I've felt for quite a while that full self-driving (automated driving without human supervision through arbitrary road systems) is a problem that is deceptively hard. Yes, it is possible to map a route and navigate on a road mesh, do lane following, and even obstacle avoidance using current systems. With LIDAR and well-trained avoidance systems things like Waymo can operate in constrained urban environments.
But as soon as the training wheels are off and the environment becomes unconstrained, the entire problem stops being about just whether we can design an agent which has driving capabilities and becomes "can we make a vehicle which can predict agent-agent dynamics?" If we think about the full range of human road behaviors we must consider adversarial attacks on the system such as:
- Blocking it from entering a lane
- Boxing it in and forcing it off the road into obstacles
- Throwing paint/eggs/rocks at its vision systems
- Using deceptive tactics (e.g. pretend to be a road worker) to vandalize it and/or steal from its cargo
- Intentionally standing in its path to delay it
- Making blind turns in front of it
- Running into traffic
In addition to agent-agent problems, we must also consider road hazards:
- Poorly maintained roads with damaging potholes
- Sinkholes which have disabled the road
- Eroded road sides with dangerous falls
- Road debris from land slides
- Road debris from other vehicles
In these situations, a perfectly rule-following automaton behaves well below human level in preventing delay or damage to itself.
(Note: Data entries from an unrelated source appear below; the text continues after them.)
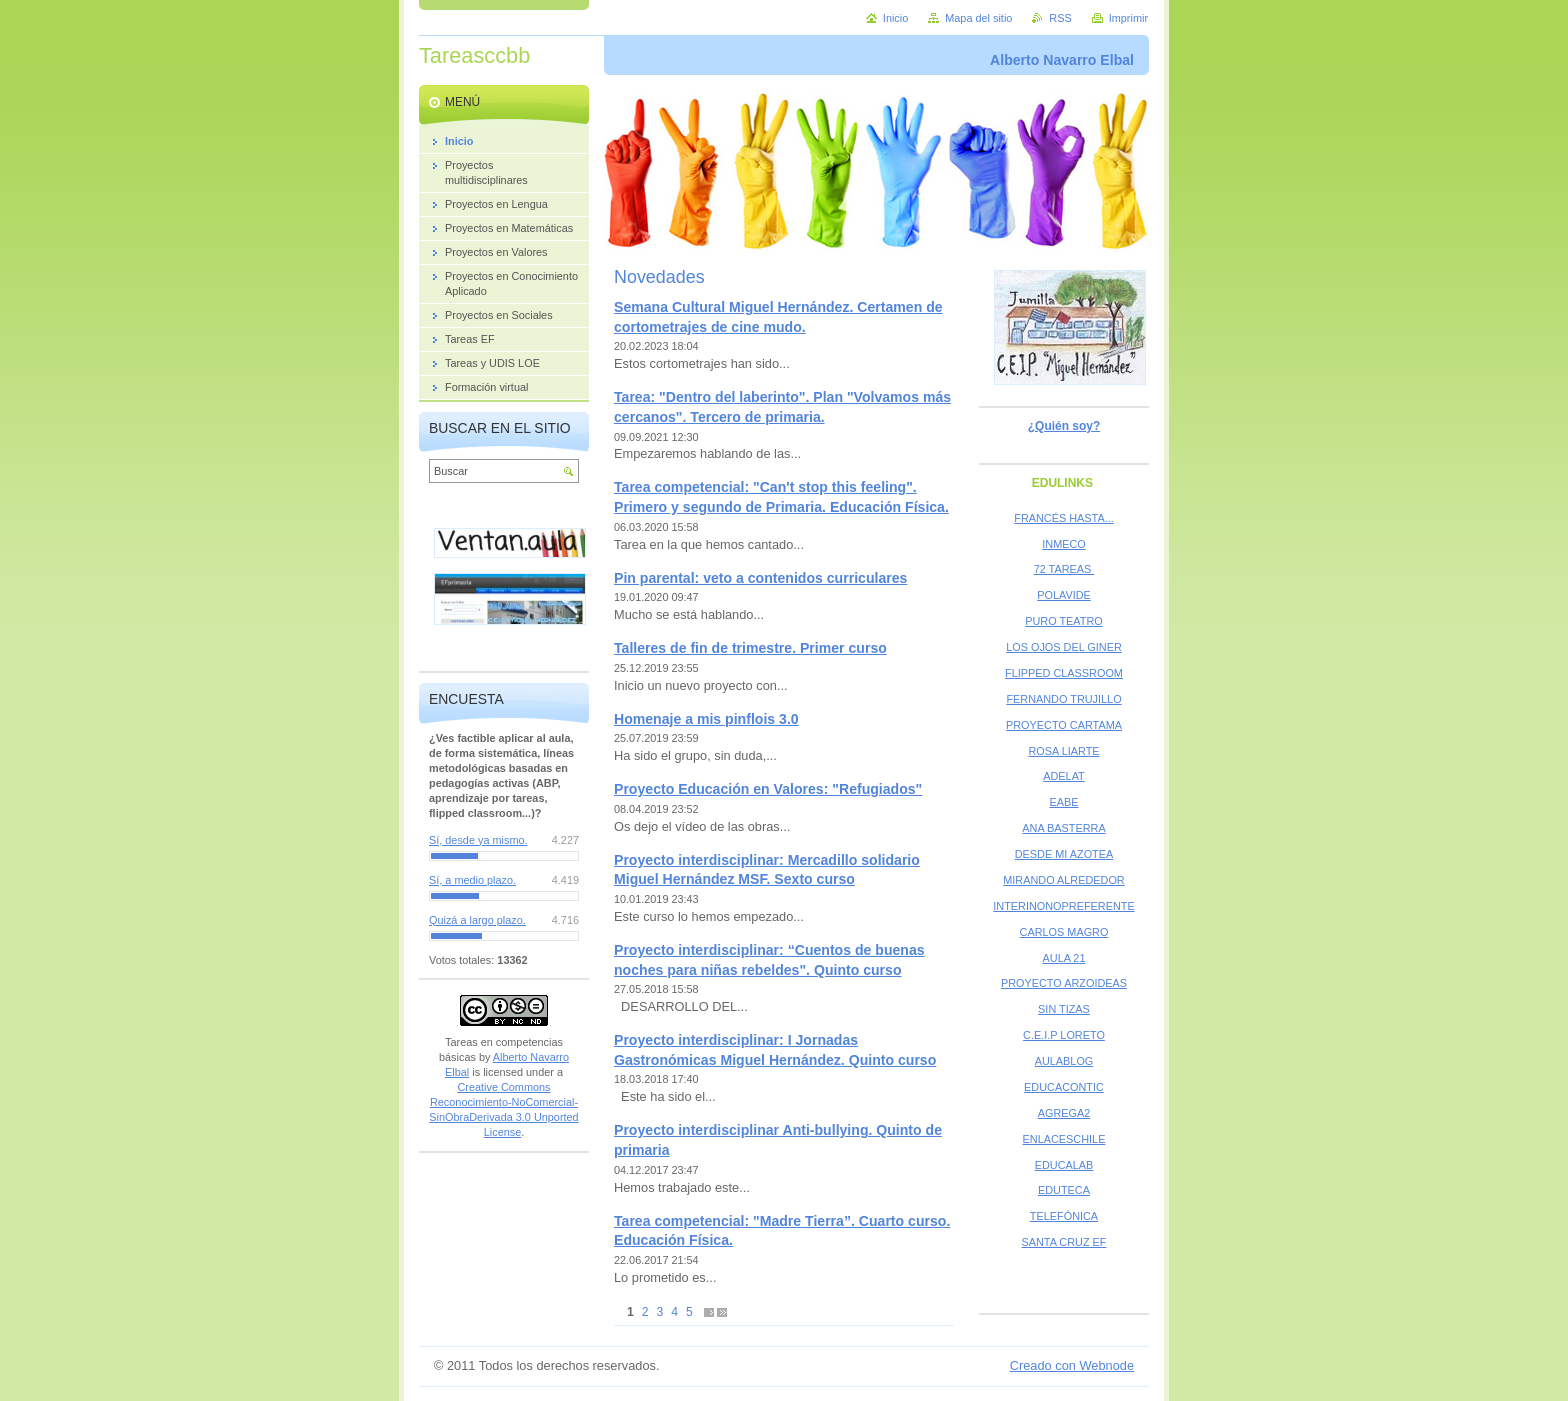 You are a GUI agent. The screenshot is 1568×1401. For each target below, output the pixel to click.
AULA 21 (1064, 958)
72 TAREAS (1064, 569)
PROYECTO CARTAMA (1064, 725)
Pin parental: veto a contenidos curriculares (760, 578)
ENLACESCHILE (1064, 1139)
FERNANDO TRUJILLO (1063, 699)
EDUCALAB (1064, 1165)
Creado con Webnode (1072, 1365)
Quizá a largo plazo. (477, 920)
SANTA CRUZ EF (1064, 1242)
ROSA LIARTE (1063, 751)
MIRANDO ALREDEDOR (1063, 880)
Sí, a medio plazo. (472, 880)
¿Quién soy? (1064, 426)
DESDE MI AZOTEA (1064, 854)
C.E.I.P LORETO (1064, 1035)
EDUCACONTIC (1064, 1087)
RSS (1060, 18)
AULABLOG (1064, 1061)
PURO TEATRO (1064, 621)
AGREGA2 (1064, 1113)
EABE (1063, 802)
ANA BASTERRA (1063, 828)
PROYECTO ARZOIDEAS (1064, 983)
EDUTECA (1064, 1190)
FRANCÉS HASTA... (1064, 518)
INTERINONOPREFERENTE (1063, 906)
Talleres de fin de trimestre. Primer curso (750, 648)
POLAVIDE (1064, 595)
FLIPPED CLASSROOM (1064, 673)
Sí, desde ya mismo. (478, 840)
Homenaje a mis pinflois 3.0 (706, 719)
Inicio (895, 18)
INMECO (1064, 544)
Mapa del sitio (978, 18)
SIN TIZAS (1064, 1009)
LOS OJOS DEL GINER (1064, 647)
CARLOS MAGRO (1064, 932)
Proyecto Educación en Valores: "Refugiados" (768, 789)
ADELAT (1064, 776)
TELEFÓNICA (1064, 1216)
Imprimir (1128, 18) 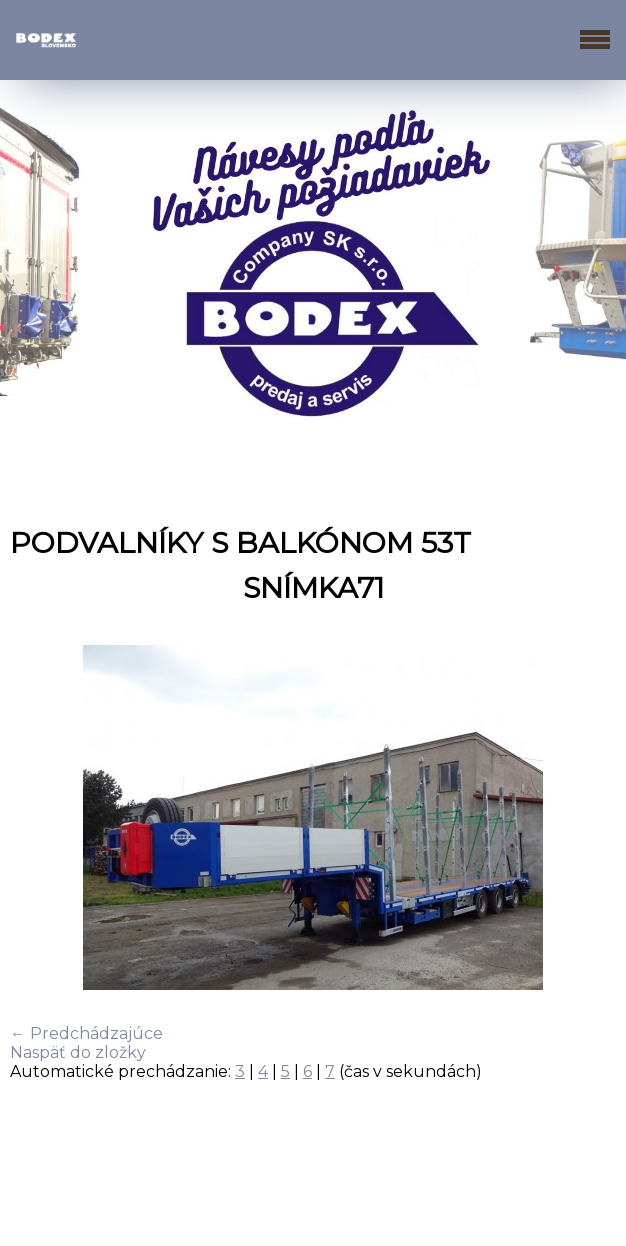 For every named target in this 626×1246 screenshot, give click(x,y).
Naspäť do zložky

Do these scenarios require AGI for a level-5 autonomous vehicle to reach human level? Are the benefits from above-average performance in normal traffic enough to offset the risk of subhuman performance in extrema?
New crime strategies will probably appear soon after self-driving cars become common.
For example, a group of people may block the entire road, forcing the car to stop. A human might recognize this as a criminal attack and choose to just keep going, but a self-driving car will stop. (That is, a strategy that would be "too expensive" against humans may be profitable against self-driving cars.)
You could also block the road using dummies or cardboard silhouettes or whatever the car's algorithm would recognize as "a human". You could even use them strategically to make the car crash into a wall, giving the algorithm a dilemma between killing 1 or 2 humans inside, or dozens of "humans" on the road.
EDIT: Ah, I see this is the point the article makes.